**Your task**:
Output all entries verbatim. Skip pictures.

[Input records]

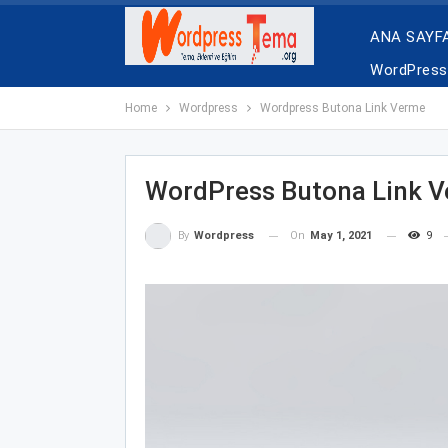
ANA SAYF
WordPress 
Home
Wordpress
Wordpress Butona Link Verme
WordPress Butona Link 
On
May 1, 2021
9
By
Wordpress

[/Input records]

**Reply**:
ANA SAYF
WordPress 
Home
Wordpress
Wordpress Butona Link Verme
WordPress Butona Link 
On
May 1, 2021
9
By
Wordpress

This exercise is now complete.